# Requirement:
Reproduce every record below exactly, with the pictures left out.
__________________________________________________
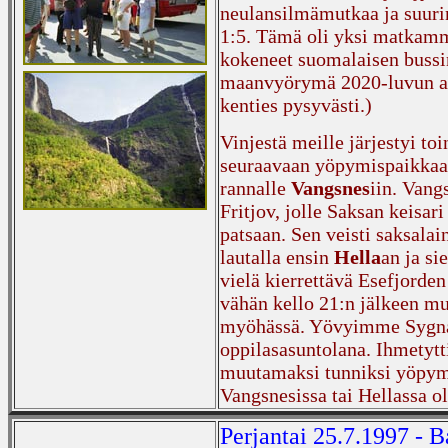
neulansilmämutkaa ja suur
1:5. Tämä oli yksi matkam
kokeneet suomalaisen bussin
maanvyörymä 2020-luvun aluss
kenties pysyvästi.)
Vinjestä meille järjestyi to
seuraavaan yöpymispaikka
rannalle
Vangsnes
iin. Vang
Fritjov, jolle Saksan keisar
patsaan. Sen veisti saksala
lautalla ensin
Hella
an ja si
vielä kierrettävä Esefjorden
vähän kello 21:n jälkeen m
myöhässä. Yövyimme Sygna-k
oppilasasuntolana. Ihmetyt
muutamaksi tunniksi yöpym
Vangsnesissa tai Hellassa o
Perjantai 25.7.1997 - 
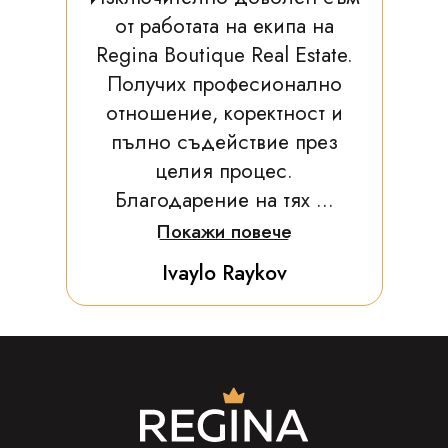
от работата на екипа на
Regina Boutique Real Estate.
Получих професионално
отношение, коректност и
пълно съдействие през
целия процес.
Благодарение на тях ...
Покажи повече
Ivaylo Raykov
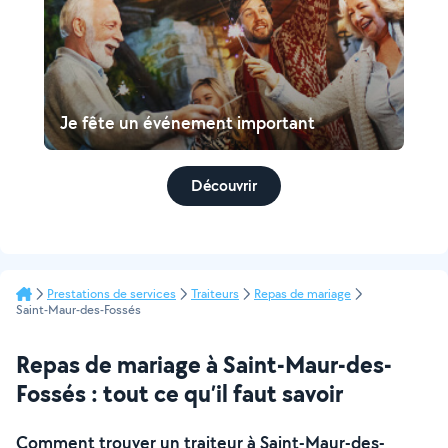
Je fête un événement important
Découvrir
Prestations de services
Traiteurs
Repas de mariage
Saint-Maur-des-Fossés
Repas de mariage à Saint-Maur-des-
Fossés : tout ce qu’il faut savoir
Comment trouver un traiteur à Saint-Maur-des-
__________________________________________________
# Task solution:
neulansilmämutkaa ja suur
1:5. Tämä oli yksi matkam
kokeneet suomalaisen bussin
maanvyörymä 2020-luvun aluss
kenties pysyvästi.)
Vinjestä meille järjestyi to
seuraavaan yöpymispaikka
rannalle
Vangsnes
iin. Vang
Fritjov, jolle Saksan keisar
patsaan. Sen veisti saksala
lautalla ensin
Hella
an ja si
vielä kierrettävä Esefjorden
vähän kello 21:n jälkeen m
myöhässä. Yövyimme Sygna-k
oppilasasuntolana. Ihmetyt
muutamaksi tunniksi yöpym
Vangsnesissa tai Hellassa o
Perjantai 25.7.1997 - 
от работата на екипа на
Regina Boutique Real Estate.
Получих професионално
отношение, коректност и
пълно съдействие през
целия процес.
Благодарение на тях ...
Покажи повече
Ivaylo Raykov
Je fête un événement important
Découvrir
Prestations de services
Traiteurs
Repas de mariage
Saint-Maur-des-Fossés
Repas de mariage à Saint-Maur-des-
Fossés : tout ce qu’il faut savoir
Comment trouver un traiteur à Saint-Maur-des-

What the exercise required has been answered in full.